(Dataset entries)
....
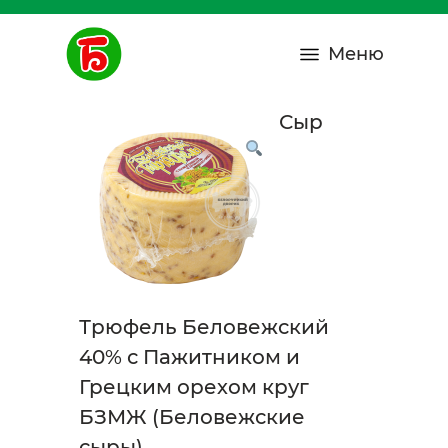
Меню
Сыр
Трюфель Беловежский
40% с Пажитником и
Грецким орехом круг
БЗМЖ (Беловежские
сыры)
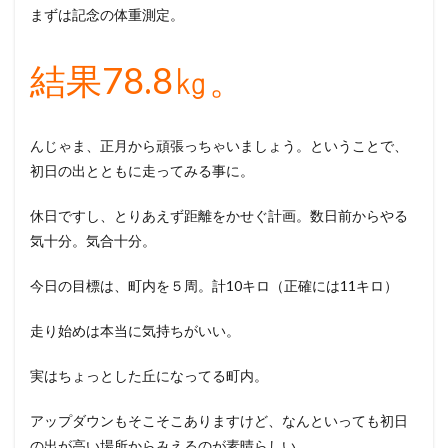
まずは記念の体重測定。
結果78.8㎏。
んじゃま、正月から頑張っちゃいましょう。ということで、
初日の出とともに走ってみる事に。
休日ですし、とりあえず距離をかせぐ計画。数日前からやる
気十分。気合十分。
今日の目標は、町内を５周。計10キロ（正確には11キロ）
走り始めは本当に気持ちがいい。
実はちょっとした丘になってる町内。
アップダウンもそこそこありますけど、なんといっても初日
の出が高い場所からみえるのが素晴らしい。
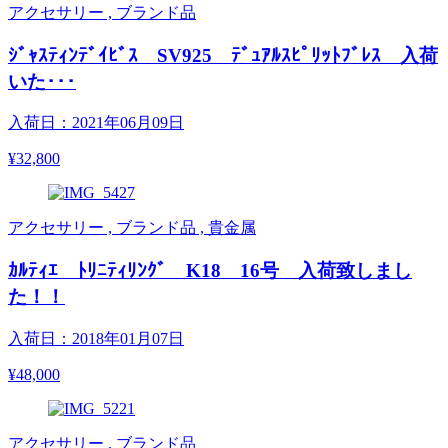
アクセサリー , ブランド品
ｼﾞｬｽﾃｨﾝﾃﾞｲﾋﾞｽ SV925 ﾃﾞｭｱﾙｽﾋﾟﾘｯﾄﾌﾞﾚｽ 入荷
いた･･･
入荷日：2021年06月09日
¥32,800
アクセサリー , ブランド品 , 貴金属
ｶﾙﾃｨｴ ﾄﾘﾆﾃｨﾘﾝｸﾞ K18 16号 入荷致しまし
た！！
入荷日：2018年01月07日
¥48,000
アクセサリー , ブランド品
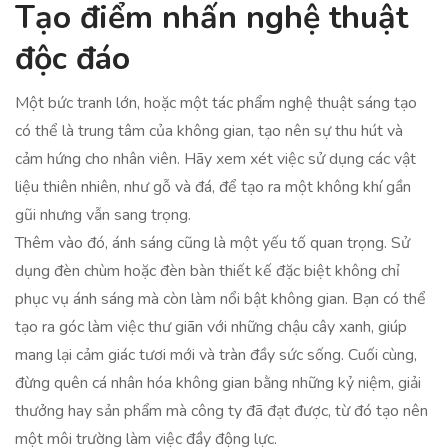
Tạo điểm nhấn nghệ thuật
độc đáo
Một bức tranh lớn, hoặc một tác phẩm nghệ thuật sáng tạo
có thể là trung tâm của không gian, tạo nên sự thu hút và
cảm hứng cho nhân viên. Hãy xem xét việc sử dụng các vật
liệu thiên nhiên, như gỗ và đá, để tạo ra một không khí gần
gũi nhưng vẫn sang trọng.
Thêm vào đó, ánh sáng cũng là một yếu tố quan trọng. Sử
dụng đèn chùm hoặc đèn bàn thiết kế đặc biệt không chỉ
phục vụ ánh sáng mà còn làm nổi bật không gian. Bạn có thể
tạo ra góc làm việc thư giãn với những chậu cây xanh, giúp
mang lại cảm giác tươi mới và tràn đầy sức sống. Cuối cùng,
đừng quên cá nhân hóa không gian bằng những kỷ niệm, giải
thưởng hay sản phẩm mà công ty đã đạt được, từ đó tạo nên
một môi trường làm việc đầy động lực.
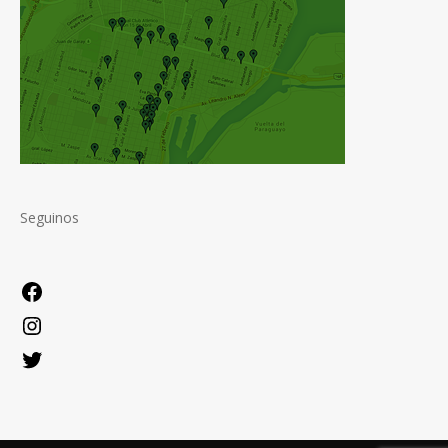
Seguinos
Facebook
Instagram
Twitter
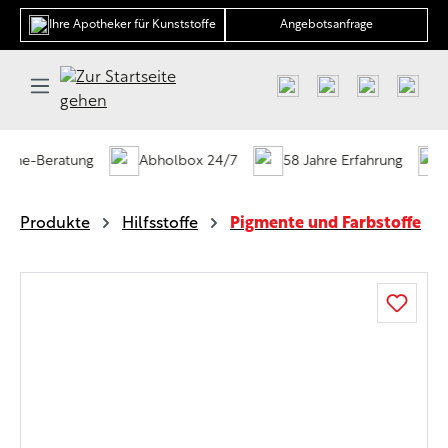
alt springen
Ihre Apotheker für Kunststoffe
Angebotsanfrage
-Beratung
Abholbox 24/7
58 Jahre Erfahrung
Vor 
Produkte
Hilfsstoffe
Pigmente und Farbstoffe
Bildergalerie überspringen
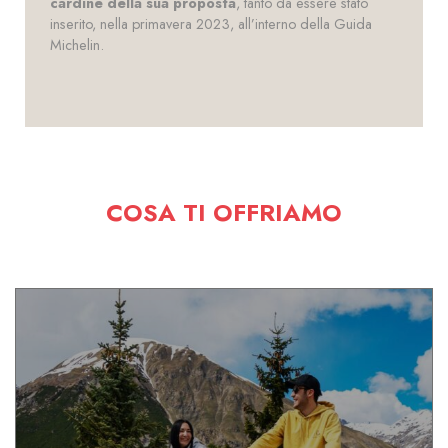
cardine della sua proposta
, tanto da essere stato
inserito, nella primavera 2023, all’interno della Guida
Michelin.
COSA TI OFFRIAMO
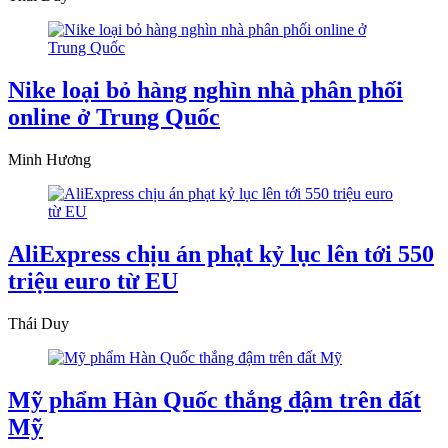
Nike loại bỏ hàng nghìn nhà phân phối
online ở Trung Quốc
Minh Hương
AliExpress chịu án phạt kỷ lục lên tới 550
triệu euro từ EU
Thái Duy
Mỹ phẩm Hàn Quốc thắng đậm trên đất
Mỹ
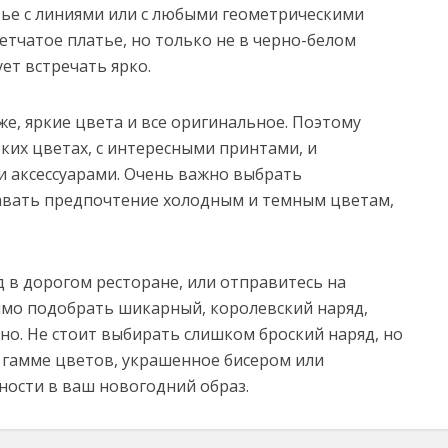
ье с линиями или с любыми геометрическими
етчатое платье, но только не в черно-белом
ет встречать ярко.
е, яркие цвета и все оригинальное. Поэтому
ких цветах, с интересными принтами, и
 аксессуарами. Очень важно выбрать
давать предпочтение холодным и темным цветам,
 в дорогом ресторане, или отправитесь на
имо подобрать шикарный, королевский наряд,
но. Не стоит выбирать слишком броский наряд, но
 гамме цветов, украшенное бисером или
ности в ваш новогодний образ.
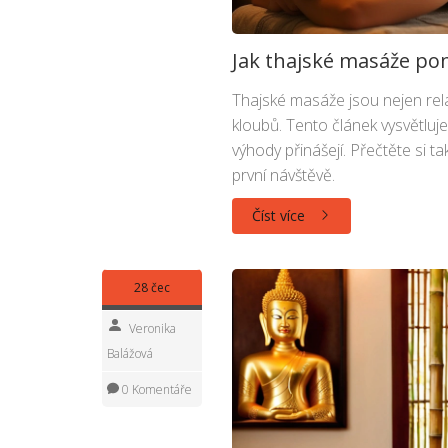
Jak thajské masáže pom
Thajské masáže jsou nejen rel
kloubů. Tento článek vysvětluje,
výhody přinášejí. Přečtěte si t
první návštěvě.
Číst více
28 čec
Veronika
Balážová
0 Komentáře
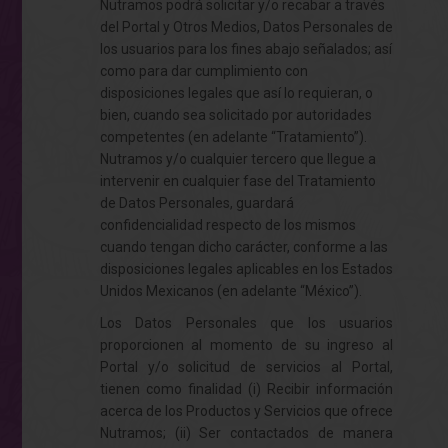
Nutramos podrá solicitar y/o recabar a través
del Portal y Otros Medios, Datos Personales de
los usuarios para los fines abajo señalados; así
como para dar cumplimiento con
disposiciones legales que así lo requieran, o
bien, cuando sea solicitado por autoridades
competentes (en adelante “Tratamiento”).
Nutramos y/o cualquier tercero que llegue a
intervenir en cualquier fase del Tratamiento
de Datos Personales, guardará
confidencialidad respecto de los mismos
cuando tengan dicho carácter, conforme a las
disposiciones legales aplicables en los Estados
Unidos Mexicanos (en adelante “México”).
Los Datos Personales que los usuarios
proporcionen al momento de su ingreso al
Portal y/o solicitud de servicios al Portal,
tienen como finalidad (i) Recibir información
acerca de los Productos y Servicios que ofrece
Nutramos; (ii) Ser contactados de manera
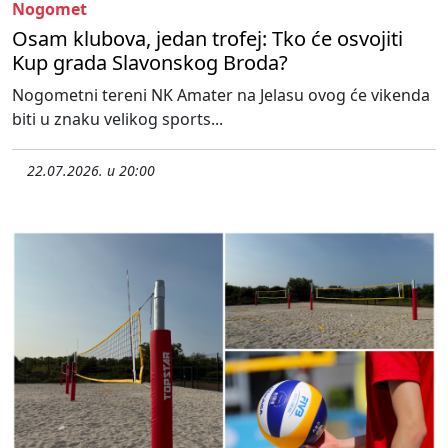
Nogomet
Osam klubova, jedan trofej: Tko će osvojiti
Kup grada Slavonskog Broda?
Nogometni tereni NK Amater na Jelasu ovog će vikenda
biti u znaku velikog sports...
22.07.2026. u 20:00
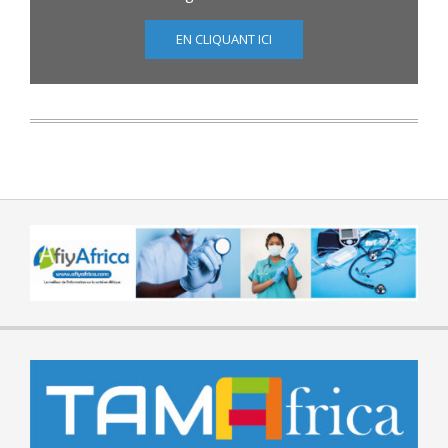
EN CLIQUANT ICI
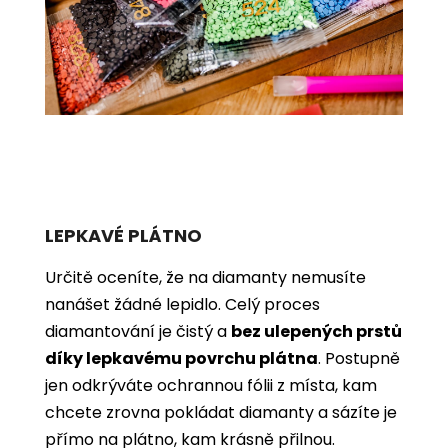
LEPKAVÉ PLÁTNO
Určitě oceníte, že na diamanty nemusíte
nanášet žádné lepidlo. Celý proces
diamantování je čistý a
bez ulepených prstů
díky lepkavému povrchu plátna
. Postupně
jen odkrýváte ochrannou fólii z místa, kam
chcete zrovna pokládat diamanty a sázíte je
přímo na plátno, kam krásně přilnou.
....
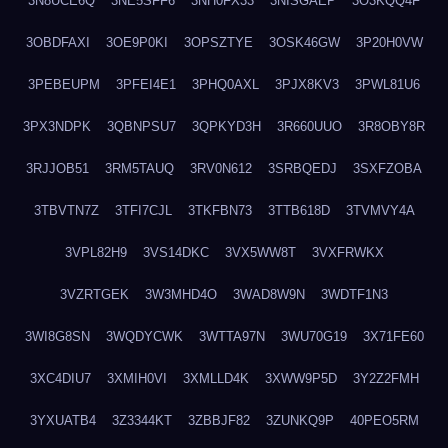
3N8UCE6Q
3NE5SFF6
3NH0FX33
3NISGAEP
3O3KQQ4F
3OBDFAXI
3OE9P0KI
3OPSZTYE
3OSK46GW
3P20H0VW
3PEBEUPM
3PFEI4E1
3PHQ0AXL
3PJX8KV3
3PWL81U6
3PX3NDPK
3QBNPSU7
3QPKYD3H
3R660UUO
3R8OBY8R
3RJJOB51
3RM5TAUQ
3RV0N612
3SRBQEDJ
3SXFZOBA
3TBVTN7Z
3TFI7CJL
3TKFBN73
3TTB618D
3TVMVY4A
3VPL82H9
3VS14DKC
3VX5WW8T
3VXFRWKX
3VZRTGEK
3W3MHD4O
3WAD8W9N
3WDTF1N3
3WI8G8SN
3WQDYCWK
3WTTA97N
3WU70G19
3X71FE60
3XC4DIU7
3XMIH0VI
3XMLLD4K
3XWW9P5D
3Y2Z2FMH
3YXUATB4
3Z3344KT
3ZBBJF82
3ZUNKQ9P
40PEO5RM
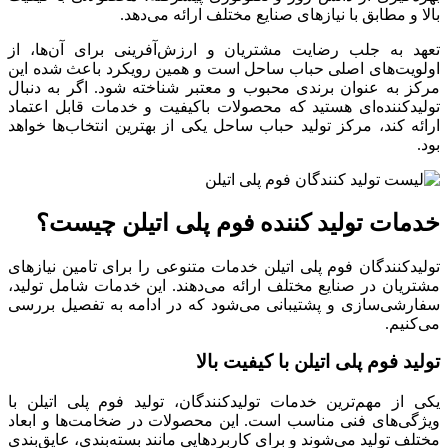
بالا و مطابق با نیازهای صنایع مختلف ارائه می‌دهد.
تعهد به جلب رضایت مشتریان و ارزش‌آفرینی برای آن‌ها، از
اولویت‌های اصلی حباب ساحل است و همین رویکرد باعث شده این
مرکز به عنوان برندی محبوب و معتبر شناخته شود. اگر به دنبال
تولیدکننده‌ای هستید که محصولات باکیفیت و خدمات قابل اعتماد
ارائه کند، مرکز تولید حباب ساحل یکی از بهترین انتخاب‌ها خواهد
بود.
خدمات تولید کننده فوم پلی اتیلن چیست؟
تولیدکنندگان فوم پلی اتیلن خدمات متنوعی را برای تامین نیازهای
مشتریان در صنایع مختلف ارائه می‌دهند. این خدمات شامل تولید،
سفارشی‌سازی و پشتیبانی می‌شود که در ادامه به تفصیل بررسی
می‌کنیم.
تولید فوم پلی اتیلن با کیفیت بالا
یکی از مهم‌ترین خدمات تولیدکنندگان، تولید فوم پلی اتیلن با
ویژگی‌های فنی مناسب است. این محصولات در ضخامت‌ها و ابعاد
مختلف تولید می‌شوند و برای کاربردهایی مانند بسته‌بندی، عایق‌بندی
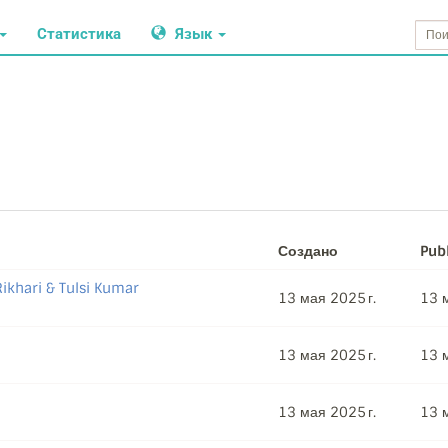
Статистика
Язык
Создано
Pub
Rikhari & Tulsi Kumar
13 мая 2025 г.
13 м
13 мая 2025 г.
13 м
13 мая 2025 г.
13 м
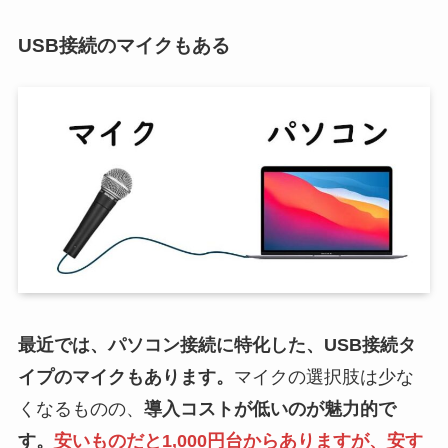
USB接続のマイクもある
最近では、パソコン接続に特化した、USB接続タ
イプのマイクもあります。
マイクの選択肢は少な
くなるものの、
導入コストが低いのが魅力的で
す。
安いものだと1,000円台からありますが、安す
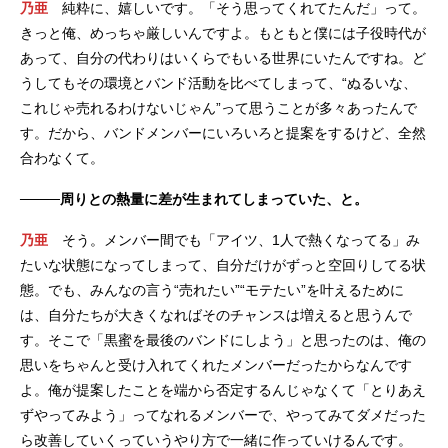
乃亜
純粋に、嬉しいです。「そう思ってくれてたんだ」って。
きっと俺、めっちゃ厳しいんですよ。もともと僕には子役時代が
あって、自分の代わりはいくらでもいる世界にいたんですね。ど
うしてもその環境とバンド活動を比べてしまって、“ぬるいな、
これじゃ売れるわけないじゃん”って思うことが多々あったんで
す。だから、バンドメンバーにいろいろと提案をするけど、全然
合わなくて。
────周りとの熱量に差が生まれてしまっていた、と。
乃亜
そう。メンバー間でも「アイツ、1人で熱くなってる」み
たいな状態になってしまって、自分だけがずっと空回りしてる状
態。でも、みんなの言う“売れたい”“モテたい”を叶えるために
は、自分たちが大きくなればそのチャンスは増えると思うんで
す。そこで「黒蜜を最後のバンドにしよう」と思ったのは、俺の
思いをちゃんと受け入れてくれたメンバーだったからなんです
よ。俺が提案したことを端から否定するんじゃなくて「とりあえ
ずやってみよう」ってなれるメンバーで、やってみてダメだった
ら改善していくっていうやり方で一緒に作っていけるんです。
....
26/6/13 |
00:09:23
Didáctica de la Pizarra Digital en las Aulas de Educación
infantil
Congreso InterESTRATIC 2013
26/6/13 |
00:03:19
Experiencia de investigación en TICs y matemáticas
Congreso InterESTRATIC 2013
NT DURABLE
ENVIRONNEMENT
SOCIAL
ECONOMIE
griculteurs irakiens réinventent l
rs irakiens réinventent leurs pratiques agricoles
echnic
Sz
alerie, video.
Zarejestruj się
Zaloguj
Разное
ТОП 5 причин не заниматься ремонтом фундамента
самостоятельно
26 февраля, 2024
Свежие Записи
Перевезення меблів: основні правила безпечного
....
§ WHAT NEEDS TO BE DONE:
Lines holding the word "nghệ" are the answer; copy each one from the records above.

§ OUTPUT OF THE TASK:
Tạo điểm nhấn nghệ thuật
Một bức tranh lớn, hoặc một tác phẩm nghệ thuật sáng tạo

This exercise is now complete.